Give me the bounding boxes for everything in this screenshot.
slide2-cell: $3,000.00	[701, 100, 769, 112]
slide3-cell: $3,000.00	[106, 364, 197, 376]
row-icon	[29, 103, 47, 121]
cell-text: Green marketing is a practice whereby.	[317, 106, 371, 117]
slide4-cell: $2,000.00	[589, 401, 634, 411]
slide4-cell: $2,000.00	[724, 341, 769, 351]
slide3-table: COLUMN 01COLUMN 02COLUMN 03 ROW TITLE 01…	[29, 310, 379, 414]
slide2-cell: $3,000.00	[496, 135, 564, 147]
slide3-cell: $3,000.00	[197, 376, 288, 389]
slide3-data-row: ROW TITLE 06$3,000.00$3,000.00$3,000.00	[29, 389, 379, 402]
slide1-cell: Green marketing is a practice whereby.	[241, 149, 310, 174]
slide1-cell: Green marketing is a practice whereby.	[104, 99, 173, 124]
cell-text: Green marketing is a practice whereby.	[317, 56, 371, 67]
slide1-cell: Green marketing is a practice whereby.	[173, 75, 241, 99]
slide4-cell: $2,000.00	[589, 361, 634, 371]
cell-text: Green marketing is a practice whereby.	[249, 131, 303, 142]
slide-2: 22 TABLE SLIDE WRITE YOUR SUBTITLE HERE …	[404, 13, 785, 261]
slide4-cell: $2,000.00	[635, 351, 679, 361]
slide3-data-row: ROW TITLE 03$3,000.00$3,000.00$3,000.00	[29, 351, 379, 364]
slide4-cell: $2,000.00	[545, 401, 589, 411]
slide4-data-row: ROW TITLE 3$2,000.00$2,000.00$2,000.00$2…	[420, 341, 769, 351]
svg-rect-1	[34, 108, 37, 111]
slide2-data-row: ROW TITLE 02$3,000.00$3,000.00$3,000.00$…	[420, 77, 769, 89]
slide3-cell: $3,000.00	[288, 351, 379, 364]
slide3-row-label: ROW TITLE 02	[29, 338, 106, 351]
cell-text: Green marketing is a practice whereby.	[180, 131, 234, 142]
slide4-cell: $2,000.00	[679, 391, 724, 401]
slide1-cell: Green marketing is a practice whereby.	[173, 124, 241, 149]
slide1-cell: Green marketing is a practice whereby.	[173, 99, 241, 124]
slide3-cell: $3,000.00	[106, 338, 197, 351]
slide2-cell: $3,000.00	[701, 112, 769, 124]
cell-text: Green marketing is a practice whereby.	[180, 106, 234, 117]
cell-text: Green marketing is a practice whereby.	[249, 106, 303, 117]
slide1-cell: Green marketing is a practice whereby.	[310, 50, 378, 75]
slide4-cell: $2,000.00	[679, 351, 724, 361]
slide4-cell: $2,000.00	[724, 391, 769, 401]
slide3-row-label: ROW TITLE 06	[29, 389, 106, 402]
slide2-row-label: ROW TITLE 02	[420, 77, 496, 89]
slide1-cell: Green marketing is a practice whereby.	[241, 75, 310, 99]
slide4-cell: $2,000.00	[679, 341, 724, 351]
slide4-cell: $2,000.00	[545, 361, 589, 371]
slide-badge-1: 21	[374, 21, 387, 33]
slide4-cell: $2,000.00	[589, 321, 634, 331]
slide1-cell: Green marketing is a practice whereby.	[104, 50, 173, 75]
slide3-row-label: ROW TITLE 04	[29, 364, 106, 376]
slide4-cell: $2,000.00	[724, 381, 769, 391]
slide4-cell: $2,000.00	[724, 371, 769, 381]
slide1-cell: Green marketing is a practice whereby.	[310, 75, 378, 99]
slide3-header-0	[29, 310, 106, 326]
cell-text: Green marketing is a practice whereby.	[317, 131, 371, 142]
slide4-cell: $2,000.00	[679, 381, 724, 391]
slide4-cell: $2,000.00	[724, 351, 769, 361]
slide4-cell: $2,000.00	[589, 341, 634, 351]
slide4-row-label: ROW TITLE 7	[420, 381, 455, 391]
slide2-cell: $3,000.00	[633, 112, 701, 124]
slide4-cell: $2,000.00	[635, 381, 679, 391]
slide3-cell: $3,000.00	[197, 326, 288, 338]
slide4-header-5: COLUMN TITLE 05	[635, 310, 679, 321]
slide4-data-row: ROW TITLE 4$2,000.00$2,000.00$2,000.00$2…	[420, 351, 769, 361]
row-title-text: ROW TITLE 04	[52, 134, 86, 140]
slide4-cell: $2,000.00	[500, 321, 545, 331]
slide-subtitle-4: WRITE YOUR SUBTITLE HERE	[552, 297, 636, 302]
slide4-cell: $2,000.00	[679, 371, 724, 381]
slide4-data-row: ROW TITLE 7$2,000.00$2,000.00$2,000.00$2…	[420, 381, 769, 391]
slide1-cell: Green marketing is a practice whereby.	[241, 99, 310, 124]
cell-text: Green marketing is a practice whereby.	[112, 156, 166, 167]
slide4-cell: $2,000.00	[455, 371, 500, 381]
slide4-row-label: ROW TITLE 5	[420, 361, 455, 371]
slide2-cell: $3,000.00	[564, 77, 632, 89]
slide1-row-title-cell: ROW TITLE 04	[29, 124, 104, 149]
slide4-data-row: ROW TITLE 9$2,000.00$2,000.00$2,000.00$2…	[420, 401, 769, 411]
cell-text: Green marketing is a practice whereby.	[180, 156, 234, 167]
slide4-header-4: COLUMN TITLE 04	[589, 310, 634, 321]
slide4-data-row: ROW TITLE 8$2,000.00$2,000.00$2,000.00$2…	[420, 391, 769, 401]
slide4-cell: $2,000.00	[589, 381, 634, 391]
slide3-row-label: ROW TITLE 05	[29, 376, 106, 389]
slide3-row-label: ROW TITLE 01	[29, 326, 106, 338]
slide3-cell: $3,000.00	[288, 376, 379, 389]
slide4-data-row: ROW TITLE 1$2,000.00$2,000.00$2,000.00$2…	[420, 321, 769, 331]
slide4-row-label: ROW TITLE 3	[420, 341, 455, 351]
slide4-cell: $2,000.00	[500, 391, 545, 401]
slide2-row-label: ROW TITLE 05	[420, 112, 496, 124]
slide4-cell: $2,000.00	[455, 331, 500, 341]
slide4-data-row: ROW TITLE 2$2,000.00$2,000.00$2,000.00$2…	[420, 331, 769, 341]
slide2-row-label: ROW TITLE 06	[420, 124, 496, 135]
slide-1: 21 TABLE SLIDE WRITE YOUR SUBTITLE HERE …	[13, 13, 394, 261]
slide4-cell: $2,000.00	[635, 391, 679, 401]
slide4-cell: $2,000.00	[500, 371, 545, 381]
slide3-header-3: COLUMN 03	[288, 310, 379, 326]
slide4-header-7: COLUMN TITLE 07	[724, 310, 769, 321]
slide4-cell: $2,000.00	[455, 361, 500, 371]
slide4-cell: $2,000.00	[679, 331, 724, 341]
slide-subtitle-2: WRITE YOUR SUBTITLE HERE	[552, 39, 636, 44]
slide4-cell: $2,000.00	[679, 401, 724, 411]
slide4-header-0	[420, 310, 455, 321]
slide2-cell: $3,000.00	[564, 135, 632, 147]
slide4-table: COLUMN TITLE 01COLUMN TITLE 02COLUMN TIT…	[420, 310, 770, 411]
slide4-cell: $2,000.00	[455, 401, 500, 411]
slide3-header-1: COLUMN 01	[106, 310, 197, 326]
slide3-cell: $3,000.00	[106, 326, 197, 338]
- - -
**WORK REQUIRED**. The answer must be a word-for-word reproduction of every record above.

**COMPLETED TASK**.
Give me the bounding boxes for everything in this screenshot.
slide2-cell: $3,000.00	[701, 100, 769, 112]
slide3-cell: $3,000.00	[106, 364, 197, 376]
row-icon	[29, 103, 47, 121]
cell-text: Green marketing is a practice whereby.	[317, 106, 371, 117]
slide4-cell: $2,000.00	[589, 401, 634, 411]
slide4-cell: $2,000.00	[724, 341, 769, 351]
slide3-table: COLUMN 01COLUMN 02COLUMN 03 ROW TITLE 01…	[29, 310, 379, 414]
slide2-cell: $3,000.00	[496, 135, 564, 147]
slide3-cell: $3,000.00	[197, 376, 288, 389]
slide3-data-row: ROW TITLE 06$3,000.00$3,000.00$3,000.00	[29, 389, 379, 402]
slide1-cell: Green marketing is a practice whereby.	[241, 149, 310, 174]
slide1-cell: Green marketing is a practice whereby.	[104, 99, 173, 124]
cell-text: Green marketing is a practice whereby.	[317, 56, 371, 67]
slide1-cell: Green marketing is a practice whereby.	[173, 75, 241, 99]
slide4-cell: $2,000.00	[589, 361, 634, 371]
cell-text: Green marketing is a practice whereby.	[249, 131, 303, 142]
slide-2: 22 TABLE SLIDE WRITE YOUR SUBTITLE HERE …	[404, 13, 785, 261]
slide4-cell: $2,000.00	[635, 351, 679, 361]
slide3-data-row: ROW TITLE 03$3,000.00$3,000.00$3,000.00	[29, 351, 379, 364]
slide4-cell: $2,000.00	[545, 401, 589, 411]
slide4-data-row: ROW TITLE 3$2,000.00$2,000.00$2,000.00$2…	[420, 341, 769, 351]
svg-rect-1	[34, 108, 37, 111]
slide2-data-row: ROW TITLE 02$3,000.00$3,000.00$3,000.00$…	[420, 77, 769, 89]
slide3-cell: $3,000.00	[288, 351, 379, 364]
slide3-row-label: ROW TITLE 02	[29, 338, 106, 351]
cell-text: Green marketing is a practice whereby.	[180, 131, 234, 142]
slide4-cell: $2,000.00	[679, 391, 724, 401]
slide1-cell: Green marketing is a practice whereby.	[173, 124, 241, 149]
slide1-cell: Green marketing is a practice whereby.	[173, 99, 241, 124]
slide3-cell: $3,000.00	[106, 338, 197, 351]
slide2-cell: $3,000.00	[701, 112, 769, 124]
cell-text: Green marketing is a practice whereby.	[180, 106, 234, 117]
cell-text: Green marketing is a practice whereby.	[249, 106, 303, 117]
slide1-cell: Green marketing is a practice whereby.	[310, 50, 378, 75]
slide4-cell: $2,000.00	[679, 351, 724, 361]
slide4-cell: $2,000.00	[724, 391, 769, 401]
slide3-row-label: ROW TITLE 06	[29, 389, 106, 402]
slide2-row-label: ROW TITLE 02	[420, 77, 496, 89]
slide1-cell: Green marketing is a practice whereby.	[241, 75, 310, 99]
slide4-cell: $2,000.00	[679, 341, 724, 351]
slide4-cell: $2,000.00	[545, 361, 589, 371]
slide-badge-1: 21	[374, 21, 387, 33]
slide4-cell: $2,000.00	[589, 321, 634, 331]
slide1-cell: Green marketing is a practice whereby.	[104, 50, 173, 75]
slide3-row-label: ROW TITLE 04	[29, 364, 106, 376]
slide4-cell: $2,000.00	[724, 381, 769, 391]
slide4-cell: $2,000.00	[724, 371, 769, 381]
slide1-cell: Green marketing is a practice whereby.	[310, 75, 378, 99]
slide3-header-0	[29, 310, 106, 326]
cell-text: Green marketing is a practice whereby.	[317, 131, 371, 142]
slide4-cell: $2,000.00	[679, 381, 724, 391]
slide4-cell: $2,000.00	[724, 351, 769, 361]
slide4-cell: $2,000.00	[589, 341, 634, 351]
slide4-row-label: ROW TITLE 7	[420, 381, 455, 391]
slide2-cell: $3,000.00	[633, 112, 701, 124]
slide4-cell: $2,000.00	[635, 381, 679, 391]
slide3-cell: $3,000.00	[197, 326, 288, 338]
slide4-header-5: COLUMN TITLE 05	[635, 310, 679, 321]
slide4-data-row: ROW TITLE 4$2,000.00$2,000.00$2,000.00$2…	[420, 351, 769, 361]
row-title-text: ROW TITLE 04	[52, 134, 86, 140]
slide4-cell: $2,000.00	[500, 321, 545, 331]
slide-subtitle-4: WRITE YOUR SUBTITLE HERE	[552, 297, 636, 302]
slide4-cell: $2,000.00	[679, 371, 724, 381]
slide4-data-row: ROW TITLE 7$2,000.00$2,000.00$2,000.00$2…	[420, 381, 769, 391]
slide1-cell: Green marketing is a practice whereby.	[241, 99, 310, 124]
cell-text: Green marketing is a practice whereby.	[112, 156, 166, 167]
slide4-cell: $2,000.00	[455, 371, 500, 381]
slide4-row-label: ROW TITLE 5	[420, 361, 455, 371]
slide2-cell: $3,000.00	[564, 77, 632, 89]
slide1-row-title-cell: ROW TITLE 04	[29, 124, 104, 149]
slide4-data-row: ROW TITLE 9$2,000.00$2,000.00$2,000.00$2…	[420, 401, 769, 411]
cell-text: Green marketing is a practice whereby.	[180, 156, 234, 167]
slide4-header-4: COLUMN TITLE 04	[589, 310, 634, 321]
slide4-data-row: ROW TITLE 8$2,000.00$2,000.00$2,000.00$2…	[420, 391, 769, 401]
slide4-cell: $2,000.00	[589, 381, 634, 391]
slide3-row-label: ROW TITLE 05	[29, 376, 106, 389]
slide3-row-label: ROW TITLE 01	[29, 326, 106, 338]
slide3-cell: $3,000.00	[288, 376, 379, 389]
slide4-data-row: ROW TITLE 1$2,000.00$2,000.00$2,000.00$2…	[420, 321, 769, 331]
slide4-row-label: ROW TITLE 3	[420, 341, 455, 351]
slide4-cell: $2,000.00	[500, 391, 545, 401]
slide2-row-label: ROW TITLE 05	[420, 112, 496, 124]
slide4-cell: $2,000.00	[455, 331, 500, 341]
slide4-data-row: ROW TITLE 2$2,000.00$2,000.00$2,000.00$2…	[420, 331, 769, 341]
slide2-row-label: ROW TITLE 06	[420, 124, 496, 135]
slide-1: 21 TABLE SLIDE WRITE YOUR SUBTITLE HERE …	[13, 13, 394, 261]
slide4-cell: $2,000.00	[635, 391, 679, 401]
slide4-cell: $2,000.00	[500, 371, 545, 381]
slide3-header-3: COLUMN 03	[288, 310, 379, 326]
slide4-header-7: COLUMN TITLE 07	[724, 310, 769, 321]
slide4-cell: $2,000.00	[455, 361, 500, 371]
slide4-cell: $2,000.00	[679, 331, 724, 341]
slide-subtitle-2: WRITE YOUR SUBTITLE HERE	[552, 39, 636, 44]
slide4-cell: $2,000.00	[679, 401, 724, 411]
slide4-header-0	[420, 310, 455, 321]
slide2-cell: $3,000.00	[564, 135, 632, 147]
slide4-table: COLUMN TITLE 01COLUMN TITLE 02COLUMN TIT…	[420, 310, 770, 411]
slide4-cell: $2,000.00	[455, 401, 500, 411]
slide3-header-1: COLUMN 01	[106, 310, 197, 326]
slide3-cell: $3,000.00	[106, 326, 197, 338]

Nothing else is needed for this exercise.